From the context of bird surveys (how many breeding bird territories overlap a circular sampling area), is there a more suitable distribution to use, rather than poisson?
In this case, a poisson distribution is commonly used to describe the distribution of counts over various sampling points.
My issue is that poisson represents counts of spatial points (which zero area/volume). When doing bird surveys, territories are hexagon shaped (for the sake of simplicity). The area of these hexagons provide a ceiling which is not present in a poisson distribution (the right hand tail of the poisson can represent theoretically impossible values).

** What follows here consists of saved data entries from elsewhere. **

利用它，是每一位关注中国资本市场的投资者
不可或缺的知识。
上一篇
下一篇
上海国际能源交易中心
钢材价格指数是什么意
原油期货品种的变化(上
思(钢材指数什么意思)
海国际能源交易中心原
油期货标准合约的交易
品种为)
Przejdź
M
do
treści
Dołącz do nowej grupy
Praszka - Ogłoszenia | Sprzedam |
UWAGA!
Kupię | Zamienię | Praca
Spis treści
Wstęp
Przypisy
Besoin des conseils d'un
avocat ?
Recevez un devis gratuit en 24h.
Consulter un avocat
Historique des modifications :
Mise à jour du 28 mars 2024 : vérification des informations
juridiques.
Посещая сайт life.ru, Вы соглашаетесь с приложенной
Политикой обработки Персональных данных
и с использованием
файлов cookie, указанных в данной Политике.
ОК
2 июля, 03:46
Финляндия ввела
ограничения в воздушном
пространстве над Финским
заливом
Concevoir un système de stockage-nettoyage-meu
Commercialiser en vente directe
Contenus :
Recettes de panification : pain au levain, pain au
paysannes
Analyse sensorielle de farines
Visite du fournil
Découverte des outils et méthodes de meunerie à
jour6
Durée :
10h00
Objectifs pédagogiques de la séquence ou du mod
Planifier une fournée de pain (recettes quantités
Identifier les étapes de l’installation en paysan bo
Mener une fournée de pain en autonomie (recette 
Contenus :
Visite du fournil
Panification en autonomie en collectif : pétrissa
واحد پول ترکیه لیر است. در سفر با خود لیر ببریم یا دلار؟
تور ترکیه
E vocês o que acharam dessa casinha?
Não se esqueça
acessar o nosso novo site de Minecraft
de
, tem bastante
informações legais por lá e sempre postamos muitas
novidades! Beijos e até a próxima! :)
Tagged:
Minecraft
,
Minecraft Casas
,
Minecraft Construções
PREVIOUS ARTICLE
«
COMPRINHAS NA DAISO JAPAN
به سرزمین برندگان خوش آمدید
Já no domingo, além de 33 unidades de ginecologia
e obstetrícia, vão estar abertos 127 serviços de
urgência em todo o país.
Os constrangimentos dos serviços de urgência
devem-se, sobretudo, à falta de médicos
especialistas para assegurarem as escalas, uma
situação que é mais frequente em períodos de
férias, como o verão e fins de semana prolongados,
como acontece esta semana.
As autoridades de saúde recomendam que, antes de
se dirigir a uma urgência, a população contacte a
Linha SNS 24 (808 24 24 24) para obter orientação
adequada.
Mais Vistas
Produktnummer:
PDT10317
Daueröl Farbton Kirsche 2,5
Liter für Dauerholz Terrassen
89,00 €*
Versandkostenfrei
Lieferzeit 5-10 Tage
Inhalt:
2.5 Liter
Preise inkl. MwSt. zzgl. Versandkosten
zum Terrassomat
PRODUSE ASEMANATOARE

In my mind, a better suited distribution would be derived from a spatial map of adjacent hexagons, and while randomly placing circles on this space (representing observers), the Probability Density Function would represent the distribution of the number of hexagons which overlaps each of the randomly placed observer circles. The relative size of the hexagons vs the size of observer sampling area would describe the mean of this distribution.
Any thoughts preexisting probability density functions which may address this need? In my mind (which is somewhat uninformed about statistics), if this would be combined with a binomial distribution which represents the occupancy of the said territories, this would be a more suitable tool for species distribution modelling.
Indeed, it seems that perhaps I should move this onto the math forum, as there seems to be closely related questions on there, as I'm more interested in the proof of the distribution rather than the practical aspects of calculating how well alternate distributions fit this situation. I'm thinking that there are no commonly used distributions for this purpose, and I'll have to write my own probability density function based on geometry proofs.